* [ASSIGNED TASK]
Leave the pictures out and restate every line below exactly.

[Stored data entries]
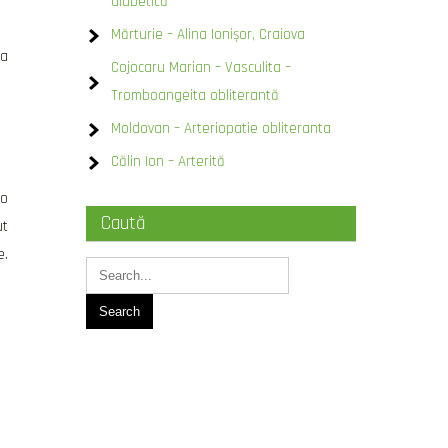
diabetică
Mărturie – Alina Ionișor, Craiova
ga
Cojocaru Marian – Vasculita –
Tromboangeita obliterantă
Moldovan – Arteriopatie obliteranta
Călin Ion – Arterită
 o
Caută
ut
e.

* [RESULT BELOW]
diabetică
Mărturie – Alina Ionișor, Craiova
ga
Cojocaru Marian – Vasculita –
Tromboangeita obliterantă
Moldovan – Arteriopatie obliteranta
Călin Ion – Arterită
 o
Caută
ut
e.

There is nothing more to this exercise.